Movies: In Which I Discuss a Movie I Have Not Actually Seen
I've been hearing about reviews for Jarhead. The movie is about some troops stationed over in the Middle East during the Gulf War and the boredom they went through, waiting for action to start.
The trailer gave me the impression that it was going to be a Sixties-style anti-war movie, with soldiers blowing bubblegum bubbles and having to listen to ultra gung-ho drill sergeants gush about the military. That turned me way off. See, I regard military movies the same way I regard horse movies. I know, I'm pitiful. I recognize that war is hell, and I know that there can be corruption and behind the scenes politicking, etc. going on, but I still want my faith in the soldiers themselves to be upheld.
Apparently, Jarhead is not an anti-war film. Unfortunately, it fails to provide what a movie needs to if it hopes to win an audience--excitement. If you're going to tell a story, you have to deliver the big pay-off at the end. You can't do a movie about people trying to keep from going insane with boredom and then, when they finally get to face the enemy, the enemy runs away--even if that's what really happened.
But that's apparently what the movie is about, and it's not getting great reviews except from the occasional person who understands what the movie is trying to do. The average person who goes because they want to enjoy a good war movie isn't being impressed.
It kind of reminds me of my feelings about The Village, but at least that film had Bryce Dallas Howard in it, who was awe-inspiring. It seems that there is little or no awe to be had in Jarhead.

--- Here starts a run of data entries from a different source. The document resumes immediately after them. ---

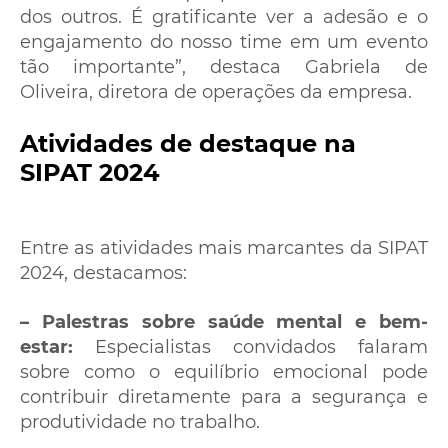
dos outros. É gratificante ver a adesão e o
engajamento do nosso time em um evento
tão importante”, destaca Gabriela de
Oliveira, diretora de operações da empresa.
Atividades de destaque na
SIPAT 2024
Entre as atividades mais marcantes da SIPAT
2024, destacamos:
– Palestras sobre saúde mental e bem-
estar:
Especialistas convidados falaram
sobre como o equilíbrio emocional pode
contribuir diretamente para a segurança e
produtividade no trabalho.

Writing: I think, over the weekend, I will pull out my Writing the Breakout Novel workbook and go back over it. The new version of Avriet, while in some ways an improvement over the old version, still needs a lot of work before it can be publishable. I seem to be taking a leisurely pace with it, and I'd like to liven that up. I want the book to start off with a bit more of an oomph.
I do like the way that Breakout Novel forces me to question everything--such as, "Does Allistaire really need to have been incarcerated for 15 years when the book starts? How is the novel helped by that? Is it helped by that?" There are many interesting and important things to think about.